Q11. What is the race build tag used for? It is set by the toolchain when the build is instrumented (//go:build race). Use it to gate diagnostic code that should only exist in race builds — expensive invariant checks, paranoid assertions — paired with a !race file containing no-op stubs.

Q12. A report shows "Previous access" with an empty stack. What now? The event history was overwritten before the report fired. Bump GORACE=history_size=7 (the max, log2 of event history) so the detector retains more of the past per goroutine.


Professional

Q13. What is the race detector actually built on? LLVM's ThreadSanitizer (TSan), vendored into the Go runtime under src/runtime/race. The Go compiler injects load/store instrumentation, sync/atomic/channel/runtime code emits happens-before edges, and TSan tracks them with vector clocks against shadow memory.

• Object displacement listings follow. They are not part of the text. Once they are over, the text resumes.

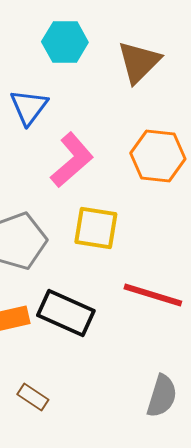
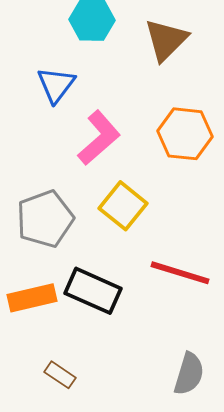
yellow square: (96, 228) -> (123, 206), turned 30

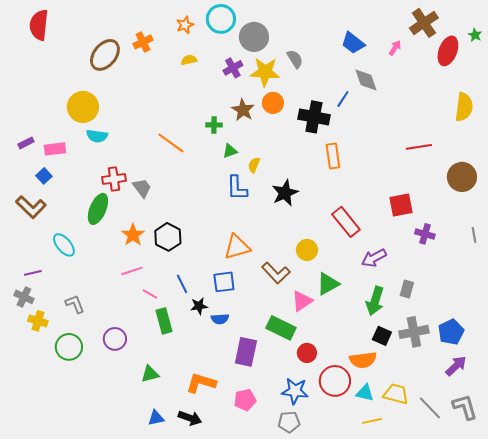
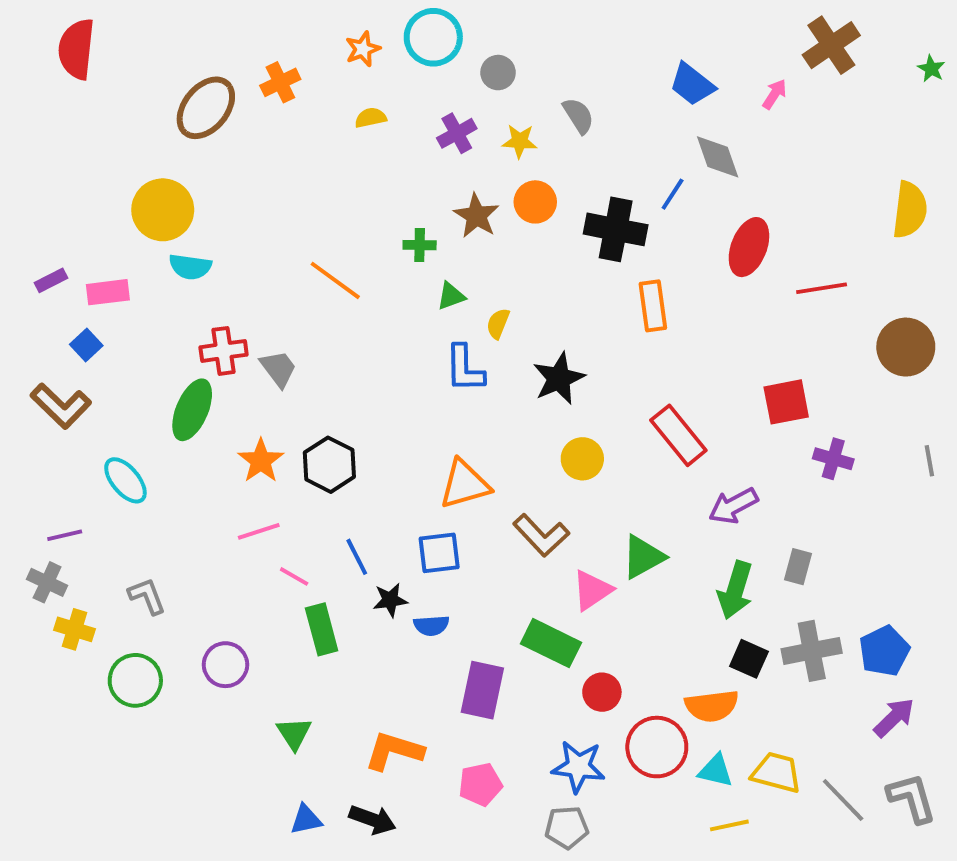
gray circle: (254, 37) -> (498, 73), size x0.6
red ellipse: (448, 51) -> (749, 247), moved
yellow star: (265, 72) -> (520, 141), size x0.6
yellow circle: (307, 250) -> (582, 459), moved
green triangle: (150, 374) -> (294, 733), turned -48

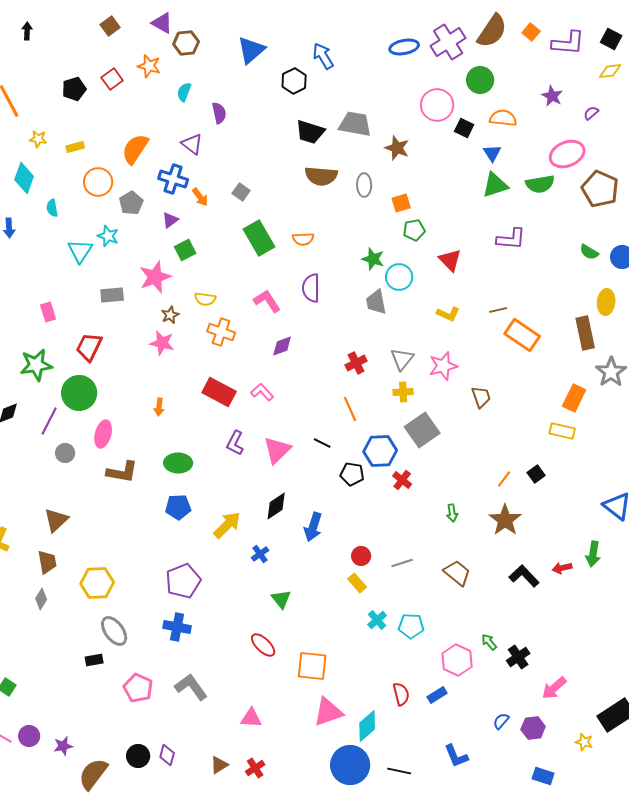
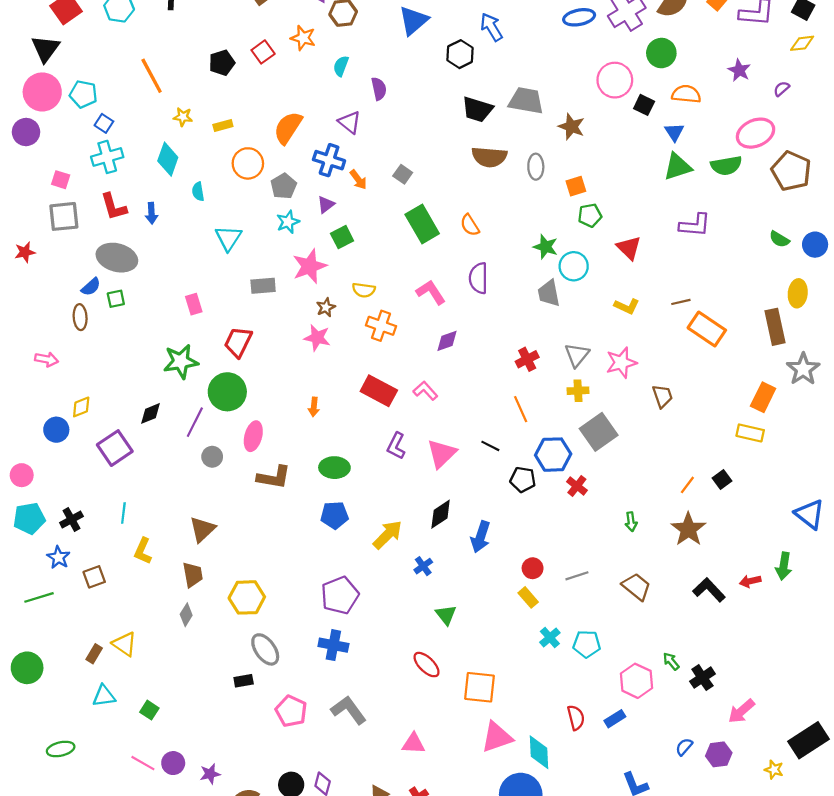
cyan star: (108, 236) -> (288, 222), moved, turned 30
orange semicircle: (303, 239) -> (470, 225), turned 60
cyan diamond: (367, 726) -> (539, 752), turned -52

Q14. Why does a race report sometimes point at runtime code? Usually because user-code goroutines were created by the runtime scheduler in response to library code (e.g., net/http.(*Server).Serve spawning per-request handlers). The fix lives in the user-code frames; the runtime frames just identify where the goroutines came from.

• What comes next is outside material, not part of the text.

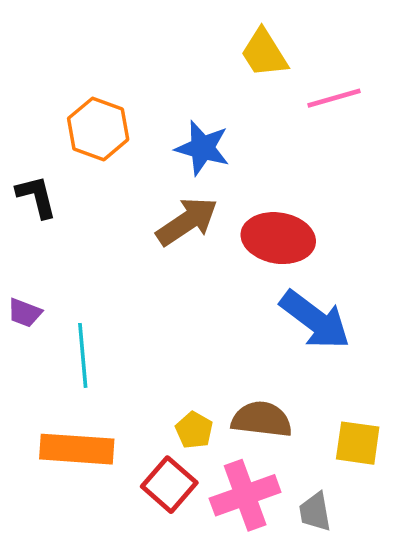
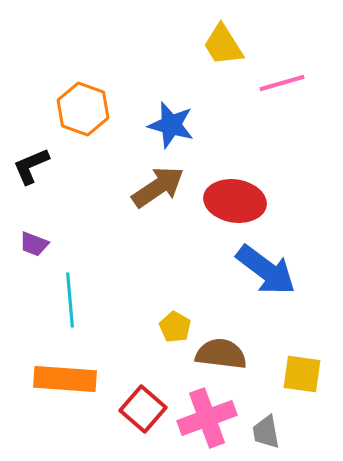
black L-shape: (36, 197) -> (31, 166), turned -99
purple trapezoid: (25, 313) -> (34, 244), moved
yellow pentagon: (194, 430) -> (175, 327), moved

Q15. What does GORACE=halt_on_error=1 change? The process exits (with code 66 by default, configurable via exitcode=) on the first race report instead of continuing to run. Useful in CI and during reproducer scripts where you want the first failure to terminate the run.


Common traps

  • Putting -race after the package, so it goes to your program instead of the build (go test ./... -race does not enable the detector for the build action — flag position rules differ across tools, so prefer go test -race ./...).
  • Treating a clean -race run as a proof of correctness.
  • Believing the detector slows things down "a little" — production-realistic services often see 5x–10x slowdowns under load.
  • Trying to scope -race to specific packages (you can't — only -tags scopes via build tags, not race instrumentation).
  • Synchronizing through time.Sleep or a non-atomic boolean and being surprised the detector reports a race (it is right; the Go Memory Model gives you nothing there).
  • Expecting the detector to find data races inside C code reached via cgo (it cannot — it only instruments Go memory accesses).
  • Running -race with a tiny GOMAXPROCS and observing few races; raise it (e.g., GOMAXPROCS=8) for more real parallelism.
  • Mixing -race with -msan or -asan in one build (they are mutually exclusive).